The Key to Economic Recovery & Survival
In a nation where tourism is one of our leading industries and employs thousands of people, it is hard to understand why so many communities are struggling for economic survival. After all, every community has tourism potential and could prosper form a successful tourism program.
Nevertheless, small towns all over the country continue to complain about their declining populations and bemoan the fact that their young people are leaving because there are not enough jobs. Their residents meet in local coffee shops and bars to commiserate with each other about the declining state of their communities and wring their hands in frustration as if there was nothing they could do about it as the rest of the world passes them by.

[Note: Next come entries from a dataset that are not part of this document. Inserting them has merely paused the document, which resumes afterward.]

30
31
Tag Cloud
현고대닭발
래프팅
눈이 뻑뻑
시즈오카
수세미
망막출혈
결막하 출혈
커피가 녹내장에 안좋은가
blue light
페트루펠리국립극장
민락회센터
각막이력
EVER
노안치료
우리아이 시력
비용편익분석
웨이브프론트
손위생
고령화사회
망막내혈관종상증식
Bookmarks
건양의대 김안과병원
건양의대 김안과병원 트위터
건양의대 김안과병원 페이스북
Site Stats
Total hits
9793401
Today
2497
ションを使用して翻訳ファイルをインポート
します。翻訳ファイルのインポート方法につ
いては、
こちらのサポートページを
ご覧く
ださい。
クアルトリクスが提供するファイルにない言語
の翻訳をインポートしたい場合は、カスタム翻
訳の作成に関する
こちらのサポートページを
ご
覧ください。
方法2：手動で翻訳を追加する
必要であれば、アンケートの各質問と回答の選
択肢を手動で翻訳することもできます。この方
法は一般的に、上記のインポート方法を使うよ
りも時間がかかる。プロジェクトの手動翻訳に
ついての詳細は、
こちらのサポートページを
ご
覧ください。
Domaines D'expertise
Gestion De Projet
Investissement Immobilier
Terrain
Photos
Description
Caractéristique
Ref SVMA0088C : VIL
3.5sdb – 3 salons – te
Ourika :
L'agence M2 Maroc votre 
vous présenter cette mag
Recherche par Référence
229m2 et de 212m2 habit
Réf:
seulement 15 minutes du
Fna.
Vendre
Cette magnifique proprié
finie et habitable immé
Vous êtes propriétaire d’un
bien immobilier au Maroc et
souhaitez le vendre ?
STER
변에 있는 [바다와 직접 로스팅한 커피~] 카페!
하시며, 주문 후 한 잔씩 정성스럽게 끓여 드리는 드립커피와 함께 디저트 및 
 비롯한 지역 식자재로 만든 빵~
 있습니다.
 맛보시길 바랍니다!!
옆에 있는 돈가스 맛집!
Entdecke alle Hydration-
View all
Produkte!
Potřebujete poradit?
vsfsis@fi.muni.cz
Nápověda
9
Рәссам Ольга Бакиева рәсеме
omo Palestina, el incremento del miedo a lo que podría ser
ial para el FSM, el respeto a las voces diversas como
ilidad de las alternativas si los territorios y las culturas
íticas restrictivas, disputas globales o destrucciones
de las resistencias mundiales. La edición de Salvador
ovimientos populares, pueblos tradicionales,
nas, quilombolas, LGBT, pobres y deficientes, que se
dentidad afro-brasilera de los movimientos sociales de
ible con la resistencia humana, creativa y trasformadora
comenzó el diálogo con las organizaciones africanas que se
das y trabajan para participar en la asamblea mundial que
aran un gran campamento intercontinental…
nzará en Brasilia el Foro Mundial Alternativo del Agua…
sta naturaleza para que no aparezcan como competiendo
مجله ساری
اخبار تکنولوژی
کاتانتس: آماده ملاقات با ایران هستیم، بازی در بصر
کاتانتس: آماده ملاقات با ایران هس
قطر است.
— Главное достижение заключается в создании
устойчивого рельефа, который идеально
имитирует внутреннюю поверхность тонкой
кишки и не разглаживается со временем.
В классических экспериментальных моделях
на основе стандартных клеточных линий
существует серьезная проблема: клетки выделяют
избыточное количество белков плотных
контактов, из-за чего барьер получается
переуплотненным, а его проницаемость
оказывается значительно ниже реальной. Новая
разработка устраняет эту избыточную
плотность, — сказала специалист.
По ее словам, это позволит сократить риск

Many are senior citizens who have resigned themselves to the role of passive observers watching as their towns deteriorate and a little bit of their heritage dies with them every day. Heritage tourism offers the residents of every community, young and old alike, the opportunity to join together and showcase their heritage to the rest of the world as a tourist attraction.
They can develop a central theme indigenous to their communities and develop that theme within the context of a long-term marketing plan to attract new jobs and new revenues to the area. They can polish and plump their old homes and historic buildings and sites to their former luster to bring new meaning to the past and preserve it for themselves while sharing it with others. Unfortunately most people do not view tourism as an economic developer. Their idea of economic development is usually in the form of a new factory or manufacturing plant which produces some tangible product and provides blue collar employment for several hundred people. They do not understand that the country has shifted from a manufacturing-based economy to a service-oriented economy since World War II.
It is wishful thinking for most communities to believe that they are going to attract a major plant or even a major retailer to be their salvation. In the meantime, heritage tourism can help communities change the course of their futures immediately instead of betting on the remote possibility of the fairy godmother coming to their rescue someday.
Heritage tourism is based on each community’s unique heritage - it cannot be enticed away like the fickle silo and smokestack industries which are here today and gone tomorrow. It should serve as the umbrella to all other community ventures.